In [12]: %timeit ds_s3.scanner(limit=100).explain_plan()
281 μs ± 682 ns per loop (mean ± std. dev. of 7 runs, 1,000 loops each)
In [13]: %timeit ds_s3.scanner(filter="true", limit=100).explain_plan()
24.4 ms ± 2.58 ms per loop (mean ± std. dev. of 7 runs, 10 loops each)
In [14]: %timeit ds_local.scanner(limit=100).explain_plan()
275 μs ± 623 ns per loop (mean ± std. dev. of 7 runs, 1,000 loops each)
In [15]: %timeit ds_local.scanner(filter="true", limit=100).explain_plan()
831 μs ± 3.17 μs per loop (mean ± std. dev. of 7 runs, 1,000 loops each)
planning query with filter is a lot slower than a query without filter. This is especially obvious over a dataset on S3. This suggests that we are likely doing IO repeatedly and should instead cache the IO.

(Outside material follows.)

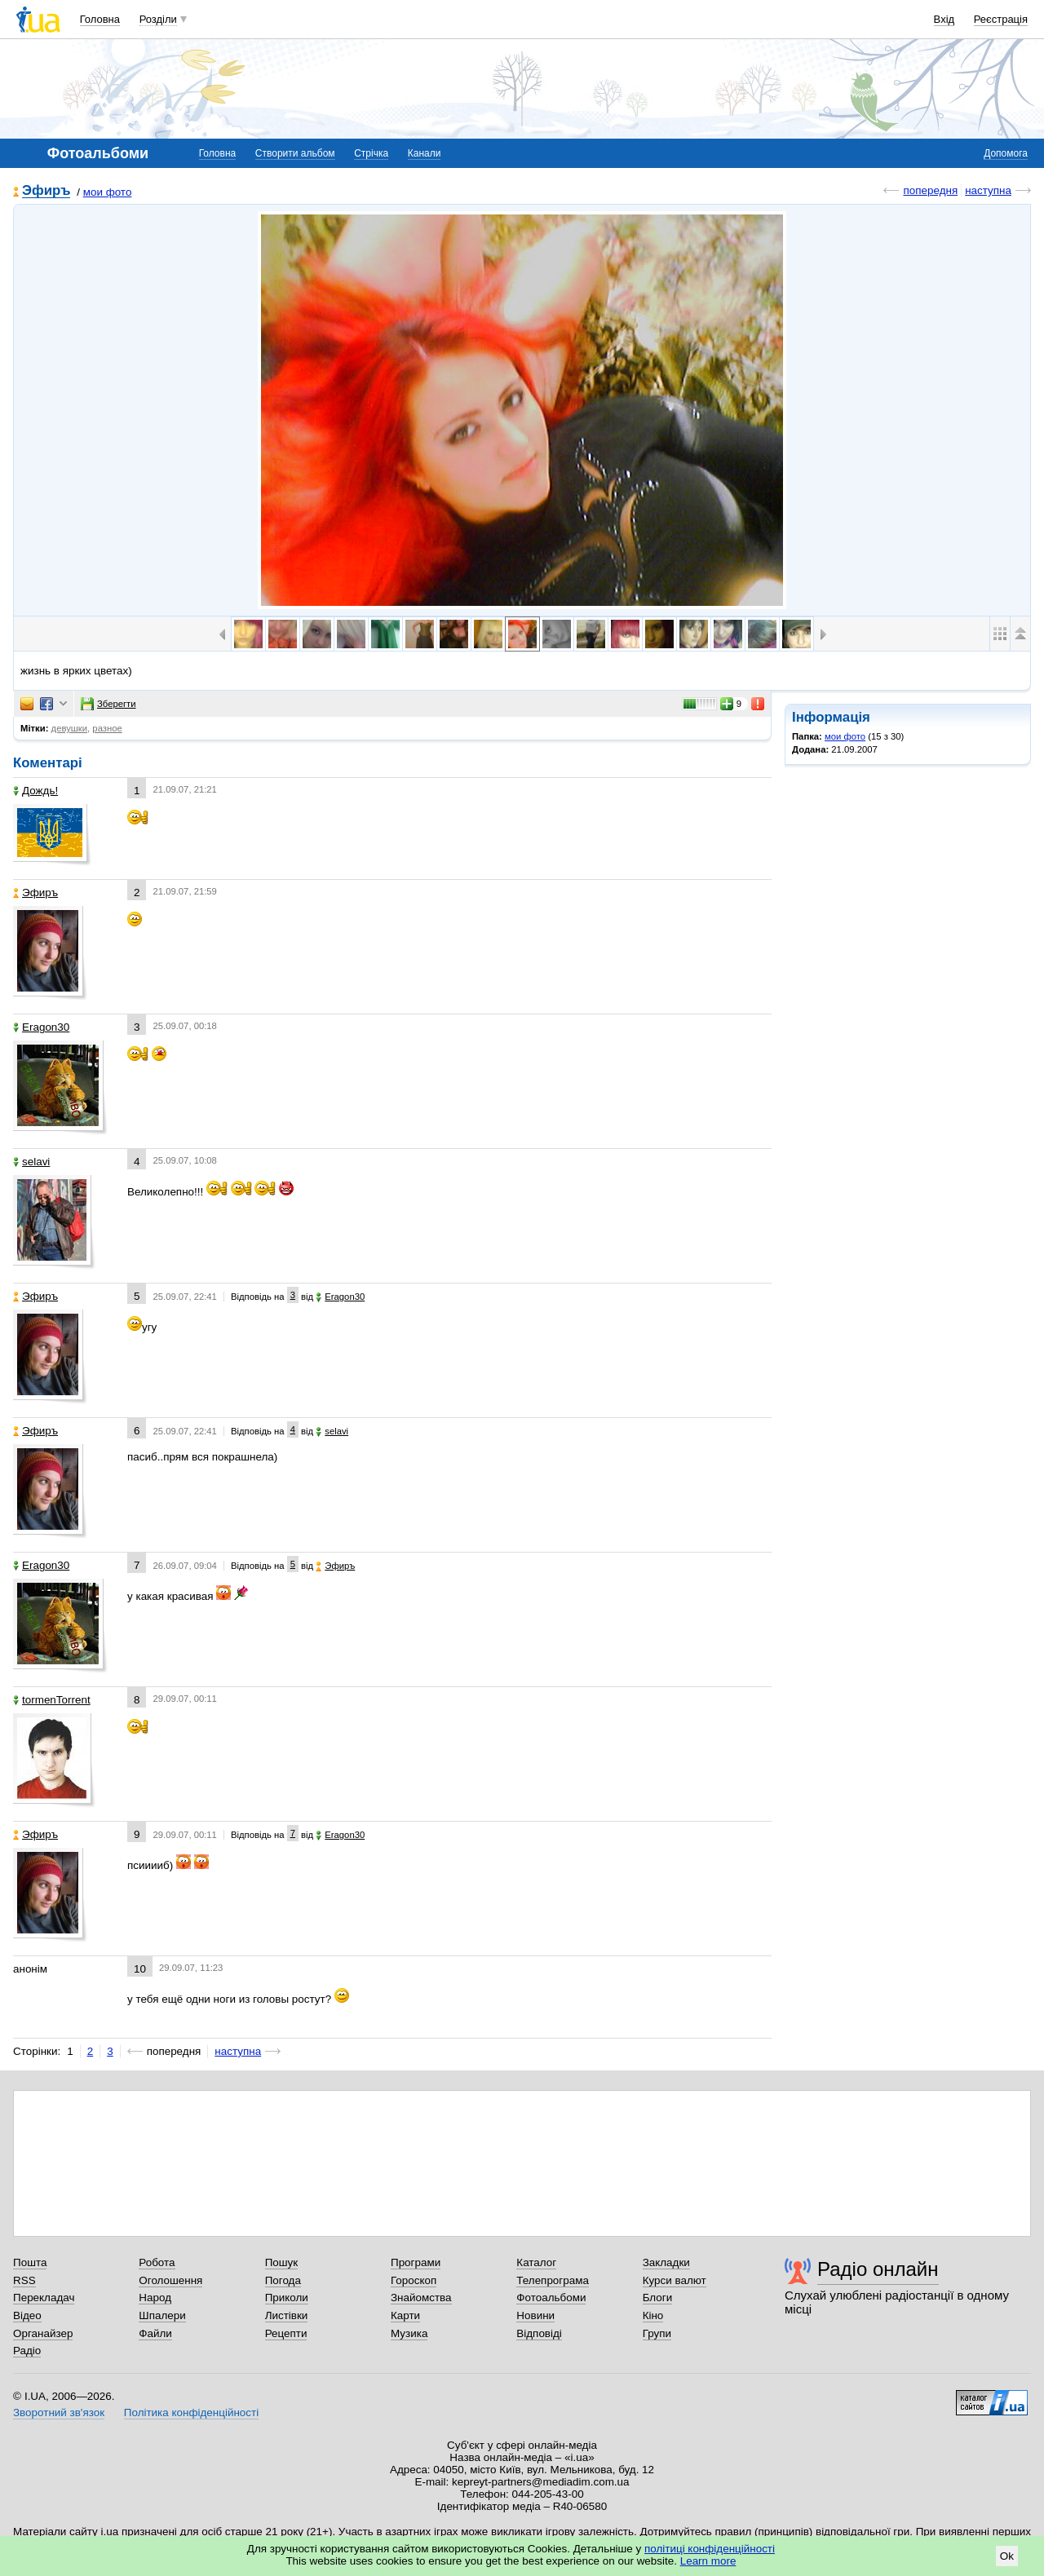  Describe the element at coordinates (295, 153) in the screenshot. I see `Створити альбом` at that location.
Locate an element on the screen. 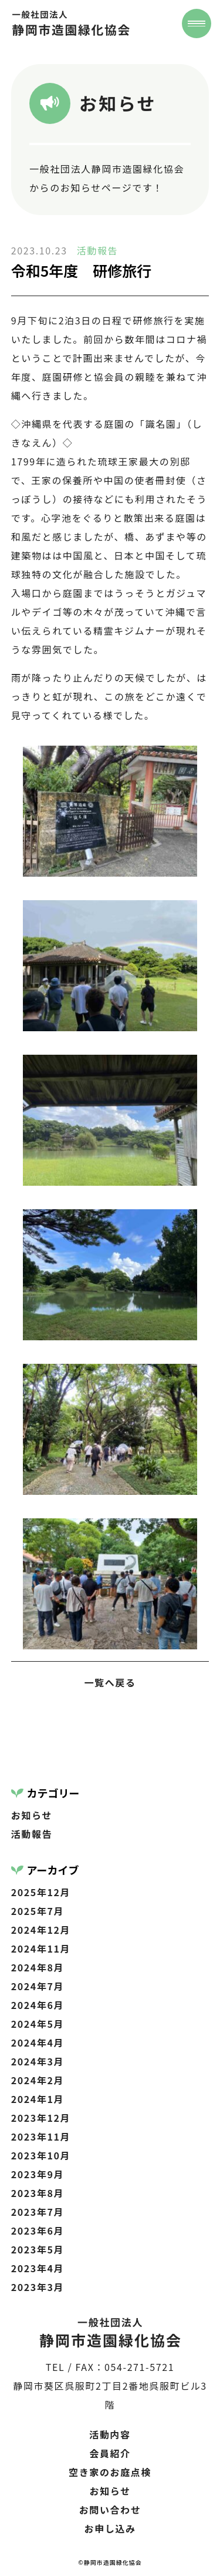 The image size is (220, 2576). 2023年7月 is located at coordinates (37, 2212).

I believe the I/O is done when we lookup which columns have eligible scalar indices. I think there's a caching opportunity here we are probably missing.
repro
planning query with filter is a lot slower than a query without filter. This is especially obvious over a dataset on S3. This suggests that we are likely doing IO repeatedly and should instead cache the IO.